MarkTripod-Duo commented 9 months ago

@JBHilke Are you still having the periodic shutdown issue with Duo Log Sync?

JBHilke commented 8 months ago

Sorry @MarkTripod-Duo I did not see your reply until recently. Yes, we are still having the periodic shutdown issues. I can send a fresh log if you like. For today, it shutdown 11 times between midnight and 4am, but seems to be OK after that. We have our Task that runs the script restart every 30 min anyway, so it catches up upon restart. So I haven't spent any time troubleshooting it since last summer.

SalC3 commented 7 months ago

Hello - just updated from 2.0 to 2.2 and I'm having the exact same issue as everyone else. I originally had offset: 180 and was relying on the checkpointing to pull only newer data in after the initial run when I set this up a year or so ago. Because of this issue after upgrading from 2.0 to 2.2, I changed to offset: 1 which did not help. I then deleted the 3 checkpoint files (adminaction_checkpoint_data.txt, auth_checkpoint_data.txt, and telephony_checkpoint_data.txt) and that fixed the issue for a time.
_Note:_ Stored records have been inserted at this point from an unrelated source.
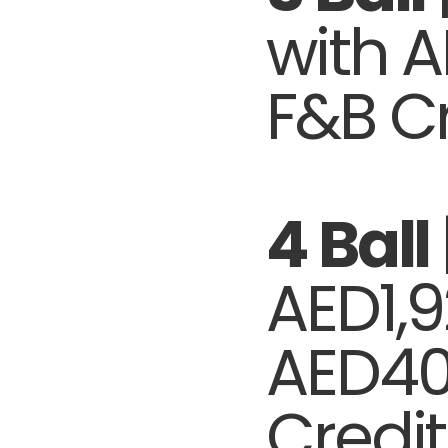
with 
F&B Cr
4 Ball
AED1,9
AED40
Credit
However after a few runs, I keep getting an error for the telephony logs and only deleting the checkpoint resolves it.

2024-02-15 16:17:02 WARNING DuoLogSync: Shutting down due to [telephony producer: [Received 400 Invalid request parameters ('maxtime' must be strictly greater than 'mintime')]]

Is any progress being made on this bug, or should I roll back to 2.0? It seems this issue has been around for nearly a year.

Thanks!

Simonhua9 commented 6 months ago

Hello @MarkTripod-Duo, I can reproduce such issue after every service restart. Only telephony log can have such issue.

Per the check, the checkpoint file for telephony will not be converted into local time, but using UTC time instead after a service restart. It will try to use local time again for checking the timestamp but it is saved at UTC time.

For example, at UTC -8, if I restart the service at 11am (UTC -8) now, then the checkpoint in telephony will become 7pm (UTC -8). It is supposed to change the UTC time to local time, but when a service restarts, telephony log timestamp in checkpoint file will not do that conversion and it will use UTC time as local time directly. auth and admin timestamp in checkpoint files can work well without such issues.

Do you know if the duo_log_sync script can be updated for telephony part to work well just as other checkpoint files?